Рита смотрела на равнодушно.
− Вы хотите, чтобы я связал вас? − Прошептал он.
−Я никогда не делала этого, − и она снова солгала, и мозг Бонго погрузился в воспоминания о Марине Смирновой, Людмиле Ширяевой, Алисе Газаровой, наблюдавшей за страниями Риты по связыванию Марины и Люды...
− Вы хотите связать меня ... сначала? - спросил он.
− Я никогда не делала этого, − она продолжала лгать, и Бонго понял, что она сейчас находится в совершенно другом мире, где не было Алисы и ее потайной студии.
−У меня есть шарфы, − продолжал Бонго. - прочные шелковые шарфы...
Рита подняла глаза на него и поцеловала его, слегка, столь же легко, как поцелуй бабочки, и затем более энергично, пока он не смог испытать помаду на языке и вдохнул вино ее дыхания.
− Мы будем сменяться, −сказала она одними губами.
Чувство ее и чувство ее нейлона делали его легкомысленным.

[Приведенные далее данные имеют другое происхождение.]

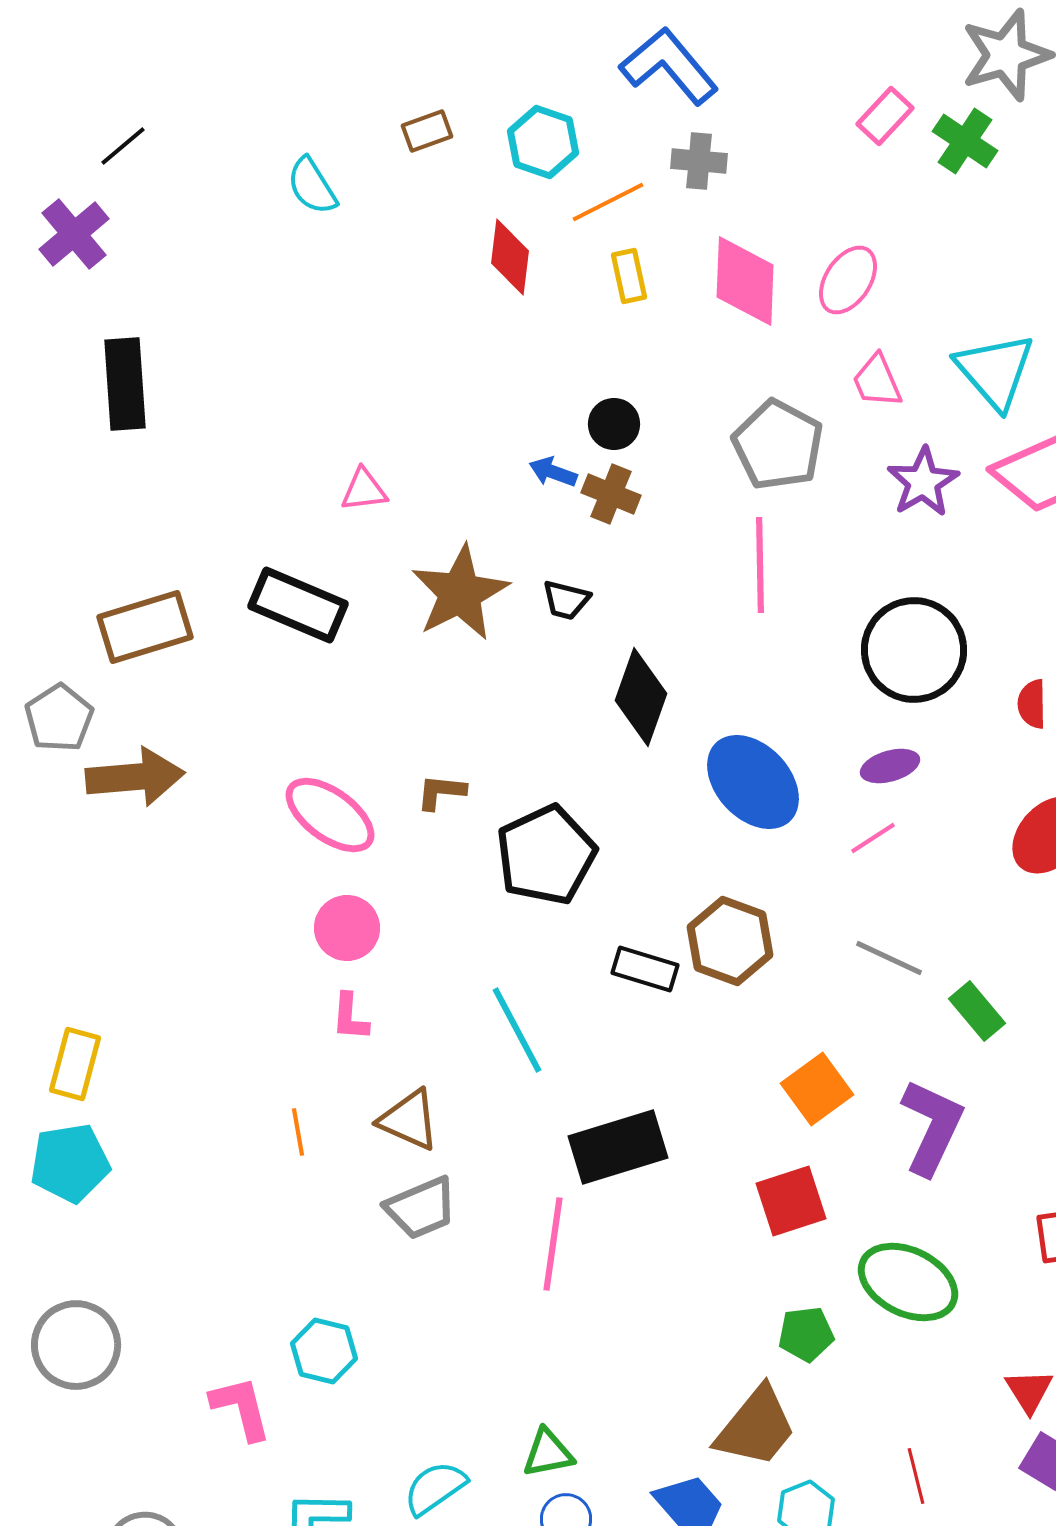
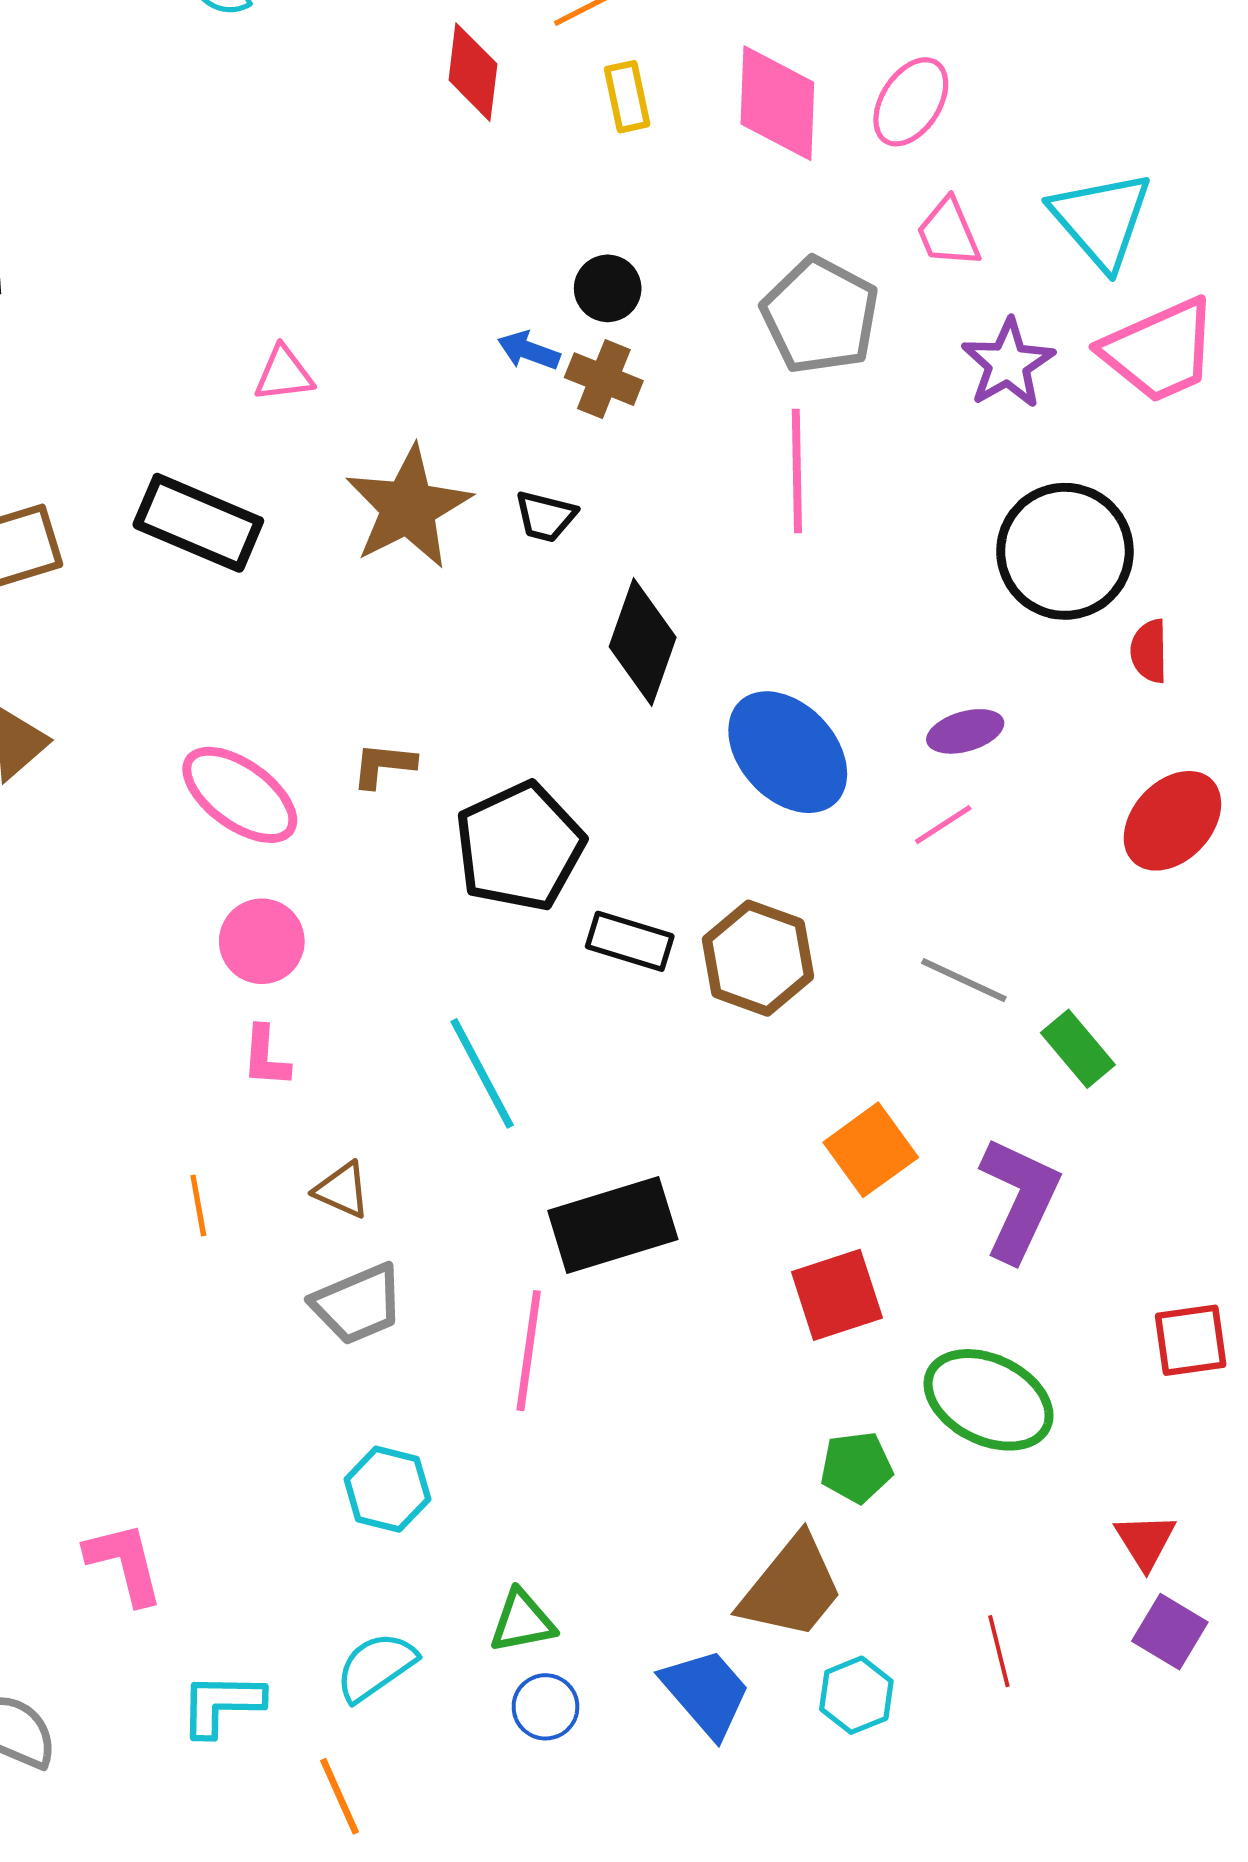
black circle: (914, 650) -> (1065, 551), moved
black rectangle: (645, 969) -> (630, 941), moved
brown triangle: (409, 1120) -> (342, 1190), size x0.7
cyan hexagon: (324, 1351) -> (387, 1489), moved

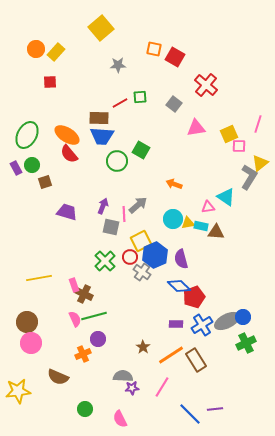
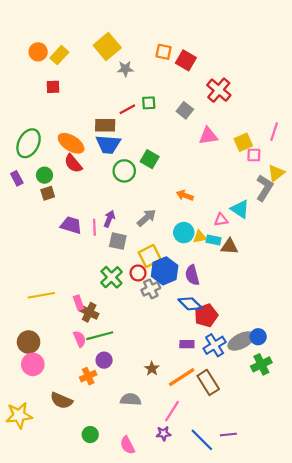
yellow square: (101, 28) -> (107, 47), moved
green circle: (32, 165) -> (44, 175), moved
pink line: (124, 214) -> (94, 227), moved
gray cross: (142, 272) -> (151, 289), turned 30
purple star: (132, 388) -> (164, 433), moved

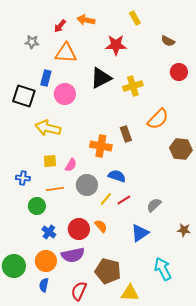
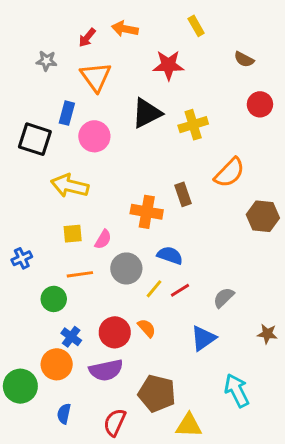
orange triangle: (66, 53) -> (96, 77), turned 50
blue cross: (23, 178) -> (22, 258), moved, turned -32
orange circle: (46, 261) -> (57, 364), moved

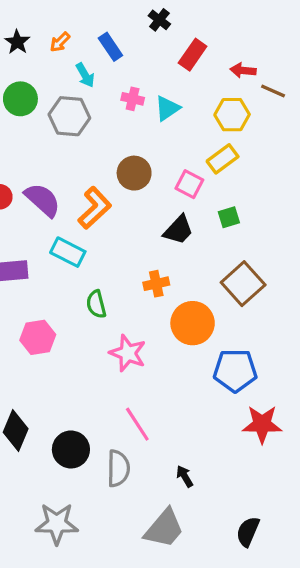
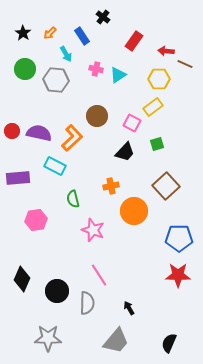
black cross: (159, 20) -> (103, 17), moved
purple semicircle: (43, 200) -> (39, 133), turned -30
blue pentagon: (235, 371) -> (179, 238), moved

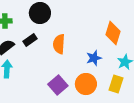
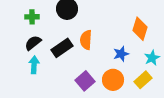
black rectangle: (30, 40) -> (62, 48), moved, size x1.5
yellow rectangle: (116, 84) -> (143, 80), turned 30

− Перемены ... − Он был почти неспособен к разговору. − Да, Конечно, − сказал он. 'Мы будем сменяться', и его ум еще раз воспроизвел воспоминания о вещах, которые он видел, что Рита сделала в студии Алисы.
Это было невообразимо.
Скорее до сих пор это было только вообразимым. Годы фантазирования превращались в действительность и, как это ни парадоксально, он чувствовал, как будто он мечтал. С их лицами, накрашенными одинаково, голой Ритой и им самим, носящим предметы нижнего белья, которые он снял с нее, им, лежащим в центре кровати, в то время как Рита нависла над ним, терпеливо расчесав и ухаживая за его любимым париком так, чтобы это лежало естественно вокруг его лица. Они оставили открытыми все окна на стороне комнаты, выходившей к морю. Через окна пыль городских огней лежала рассеянно по комнате как легкий мороз.
Она связала сначала его лодыжки, завязывая шарфы в сложные узлы. Но они были весьма удобны. Шелк, даже ограничительный шелк, никогда не был неприятен. Рита она склонилась над ним, чтобы связать его запястья, и соски ее груди, прикаались к его лицу. Как венецианская куртизанка, она выполняла его каждое желание, ничто не удивляло ее, ничто не заставляло ее колебаться, ничто не было запретным, когда она расточала свое внимание на него, потворствовала ему, словно он был султаном.